Hi all... I'm wondering if there are some members in the NY area interested in getting together for a photo meet-up?   I'm thinking anything within a 100 mile radius of Albany, NY is do-able... ??


----------



## Orgnoi1 (Oct 11, 2006)

Sure I would meet up... <rolling eyes>...LOL


----------



## trolleycar (Nov 7, 2006)

Count me in . what do you like to shot photos of ?  I live in of the bedroom villages of Kingston, NY


----------



## Orgnoi1 (Nov 8, 2006)

Trolleycar you wanna go shoot some trains?...LOL


----------



## trolleycar (Nov 21, 2006)

Orgnoi1 train, planes, boats, buildings, mountains, Bridges (but that can be a little riske at this time in history. ) How about the New York State barge Canal.  I am open to just about anything


----------



## digital flower (Nov 22, 2006)

You aren't going to bring that gun you are holding in your avatar, are you?


----------



## Orgnoi1 (Nov 23, 2006)

LOL that was a BB gun when we were at camp... and she was bored... heh


----------



## Irishpub3 (Nov 29, 2006)

I might LOL  



			
				digital flower said:
			
		

> You aren't going to bring that gun you are holding in your avatar, are you?


----------



## digital flower (Dec 2, 2006)

I am not too far from Albany. A nice ride up scenic Route 8. Have you decided on a time frame?
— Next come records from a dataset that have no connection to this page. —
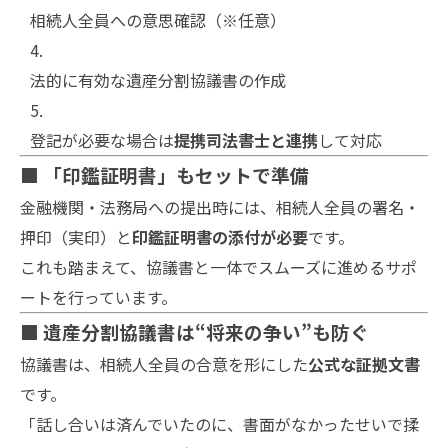
相続人全員への意思確認（※任意）
法的に有効な遺産分割協議書の作成
登記が必要な場合は
提携司法書士と連携
して対応
■ 「印鑑証明書」もセットで準備
金融機関・法務局への提出時には、相続人全員の署名・
押印（実印）と
印鑑証明書の添付が必要
です。
これも踏まえて、協議書と一体でスムーズに進めるサポ
ートを行っています。
■ 遺産分割協議書は“将来の争い”も防ぐ
協議書は、相続人全員の合意を形にした
公式な証拠文書
です。
「話し合いは済んでいたのに、書面がなかったせいで揉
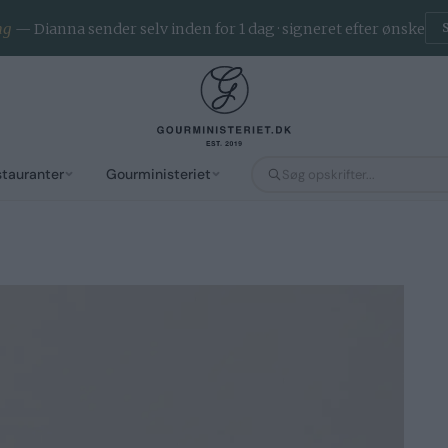
ng
— Dianna sender selv inden for 1 dag · signeret efter ønske
stauranter
Gourministeriet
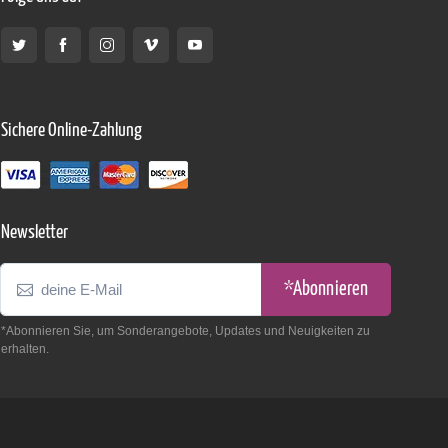
Sichere Online-Zahlung
Newsletter
*Abonnieren
*Abonnieren Sie, um Sonderangebote, Updates und Neuigkeiten zu
erhalten.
Spring sounds good to me.


----------



## Irishpub3 (Dec 2, 2006)

Sounds good to me!  Weather allowing, maybe we can shoot for late late March, early April?  Plan a more specific date as the time gets closer...  probably a Saturday or Sunday would be best...


----------



## TimApNy (Feb 12, 2007)

I like in Averill Park, I'll try to keep track of this and if things work out I can join in. 

Tim


----------



## Irishpub3 (Feb 12, 2007)

Sounds good!  The more the merrier    Nice to meet you Tim =)


----------